_WHAT TO PRODUCE_
What number of lines in the entries below include the string "side"? Respond with that number alone.

_Stored data entries_
- - - - -

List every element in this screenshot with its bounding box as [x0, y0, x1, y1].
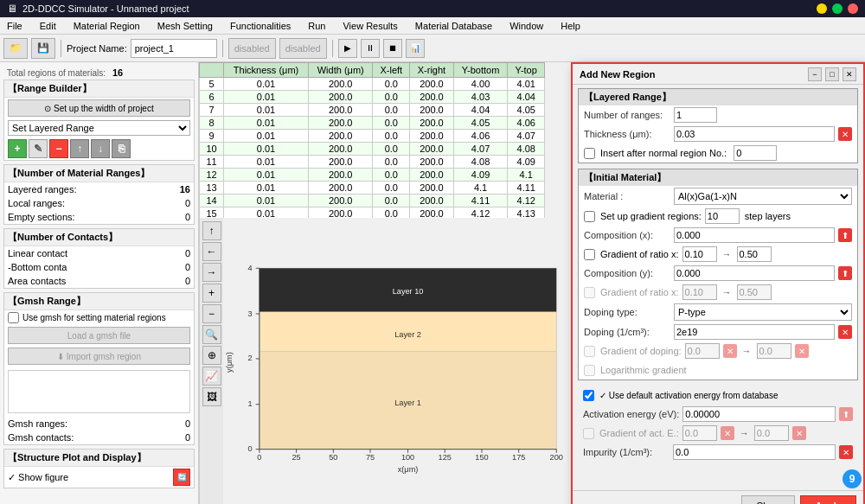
table-row[interactable]: 80.01200.00.0200.04.054.06 — [200, 117, 545, 130]
play-button-1[interactable]: ▶ — [338, 39, 357, 58]
material-select[interactable]: Al(x)Ga(1-x)N — [674, 188, 852, 205]
load-gmsh-button[interactable]: Load a gmsh file — [8, 327, 190, 344]
play-button-3[interactable]: ⏹ — [383, 39, 402, 58]
doping-conc-input[interactable] — [674, 324, 835, 340]
table-row[interactable]: 140.01200.00.0200.04.114.12 — [200, 195, 545, 207]
close-dialog-button[interactable]: Close — [741, 495, 795, 505]
table-row[interactable]: 130.01200.00.0200.04.14.11 — [200, 182, 545, 195]
apply-dialog-button[interactable]: Apply — [800, 495, 856, 505]
menu-item-mesh-setting[interactable]: Mesh Setting — [154, 19, 216, 33]
up-range-button[interactable]: ↑ — [70, 139, 89, 158]
composition-x-input[interactable] — [674, 227, 835, 243]
menu-item-view-results[interactable]: View Results — [339, 19, 400, 33]
menu-item-functionalities[interactable]: Functionalities — [227, 19, 294, 33]
maximize-button[interactable] — [832, 3, 843, 14]
gradient-act-from-input[interactable] — [682, 425, 717, 441]
menu-item-file[interactable]: File — [3, 19, 26, 33]
table-row[interactable]: 120.01200.00.0200.04.094.1 — [200, 169, 545, 182]
import-gmsh-button[interactable]: ⬇ Import gmsh region — [8, 348, 190, 365]
menu-item-run[interactable]: Run — [304, 19, 329, 33]
dialog-minimize-button[interactable]: − — [808, 67, 822, 81]
gradient-regions-checkbox[interactable] — [584, 211, 595, 222]
gradient-ratio-y-to-input[interactable] — [737, 284, 772, 300]
doping-conc-clear-button[interactable]: ✕ — [838, 325, 852, 339]
insert-after-checkbox[interactable] — [584, 148, 595, 159]
menu-item-help[interactable]: Help — [557, 19, 584, 33]
project-name-input[interactable] — [131, 39, 217, 58]
act-from-clear[interactable]: ✕ — [721, 426, 734, 440]
table-cell: 4.11 — [453, 195, 508, 207]
side-toolbar-button-2[interactable]: → — [202, 263, 221, 282]
menu-item-edit[interactable]: Edit — [36, 19, 60, 33]
add-range-button[interactable]: + — [8, 139, 27, 158]
play-button-2[interactable]: ⏸ — [361, 39, 380, 58]
table-header: X-left — [373, 63, 410, 78]
minimize-button[interactable] — [817, 3, 827, 14]
doping-type-select[interactable]: P-type — [674, 303, 852, 321]
menu-item-material-region[interactable]: Material Region — [70, 19, 144, 33]
table-row[interactable]: 100.01200.00.0200.04.074.08 — [200, 143, 545, 156]
gradient-ratio-y-checkbox[interactable] — [584, 287, 595, 298]
dialog-close-button[interactable]: ✕ — [843, 67, 856, 81]
thickness-input[interactable] — [674, 126, 835, 142]
composition-y-input[interactable] — [674, 265, 835, 281]
copy-range-button[interactable]: ⎘ — [112, 139, 131, 158]
side-toolbar-button-7[interactable]: 📈 — [202, 367, 221, 386]
side-toolbar-button-5[interactable]: 🔍 — [202, 325, 221, 344]
side-toolbar-button-8[interactable]: 🖼 — [202, 387, 221, 406]
gradient-ratio-x-checkbox[interactable] — [584, 249, 595, 260]
gradient-steps-input[interactable] — [705, 208, 740, 224]
table-row[interactable]: 70.01200.00.0200.04.044.05 — [200, 104, 545, 117]
gradient-ratio-y-from-input[interactable] — [682, 284, 717, 300]
num-ranges-input[interactable] — [674, 107, 717, 123]
side-toolbar-button-0[interactable]: ↑ — [202, 221, 221, 240]
gradient-doping-from-input[interactable] — [685, 343, 720, 359]
table-row[interactable]: 110.01200.00.0200.04.084.09 — [200, 156, 545, 169]
table-row[interactable]: 90.01200.00.0200.04.064.07 — [200, 130, 545, 143]
impurity-input[interactable] — [673, 444, 836, 460]
side-toolbar-button-6[interactable]: ⊕ — [202, 346, 221, 365]
dialog-maximize-button[interactable]: □ — [825, 67, 839, 81]
doping-to-clear[interactable]: ✕ — [795, 344, 809, 358]
doping-from-clear[interactable]: ✕ — [723, 344, 737, 358]
menu-item-window[interactable]: Window — [506, 19, 547, 33]
table-row[interactable]: 60.01200.00.0200.04.034.04 — [200, 91, 545, 104]
delete-range-button[interactable]: − — [49, 139, 68, 158]
data-table-container[interactable]: Thickness (μm)Width (μm)X-leftX-rightY-b… — [199, 62, 571, 218]
down-range-button[interactable]: ↓ — [91, 139, 110, 158]
side-toolbar-button-3[interactable]: + — [202, 284, 221, 303]
activation-energy-input[interactable] — [682, 406, 836, 422]
gradient-act-checkbox[interactable] — [583, 428, 594, 439]
side-toolbar-button-1[interactable]: ← — [202, 242, 221, 261]
thickness-clear-button[interactable]: ✕ — [838, 127, 852, 141]
act-to-clear[interactable]: ✕ — [792, 426, 806, 440]
gradient-doping-checkbox[interactable] — [584, 346, 595, 357]
use-default-energy-checkbox[interactable] — [583, 390, 594, 401]
activation-energy-clear[interactable]: ⬆ — [839, 407, 853, 421]
set-width-button[interactable]: ⊙ Set up the width of project — [8, 99, 190, 117]
edit-range-button[interactable]: ✎ — [29, 139, 48, 158]
save-button[interactable]: 💾 — [31, 38, 55, 59]
gradient-ratio-x-from-input[interactable] — [682, 246, 717, 262]
menu-item-material-database[interactable]: Material Database — [412, 19, 496, 33]
side-toolbar-button-4[interactable]: − — [202, 304, 221, 323]
composition-x-clear-button[interactable]: ⬆ — [838, 228, 852, 242]
gradient-ratio-x-to-input[interactable] — [737, 246, 772, 262]
show-figure-button[interactable]: 🔄 — [173, 469, 190, 486]
impurity-clear[interactable]: ✕ — [839, 445, 853, 459]
disabled-btn-2[interactable]: disabled — [279, 38, 327, 59]
set-layered-range-select[interactable]: Set Layered Range — [8, 120, 190, 136]
chart-button[interactable]: 📊 — [406, 39, 425, 58]
open-folder-button[interactable]: 📁 — [3, 38, 28, 59]
gradient-doping-to-input[interactable] — [757, 343, 791, 359]
app-title: 2D-DDCC Simulator - Unnamed project — [22, 3, 189, 14]
gradient-act-to-input[interactable] — [754, 425, 789, 441]
close-button[interactable] — [848, 3, 858, 14]
use-gmsh-checkbox[interactable] — [8, 312, 19, 323]
table-row[interactable]: 150.01200.00.0200.04.124.13 — [200, 207, 545, 219]
table-row[interactable]: 50.01200.00.0200.04.004.01 — [200, 78, 545, 91]
composition-y-clear-button[interactable]: ⬆ — [838, 266, 852, 280]
disabled-btn-1[interactable]: disabled — [228, 38, 276, 59]
insert-after-input[interactable] — [734, 145, 777, 161]
log-gradient-checkbox[interactable] — [584, 365, 595, 376]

- - - - -

_ANSWER SPACE_
9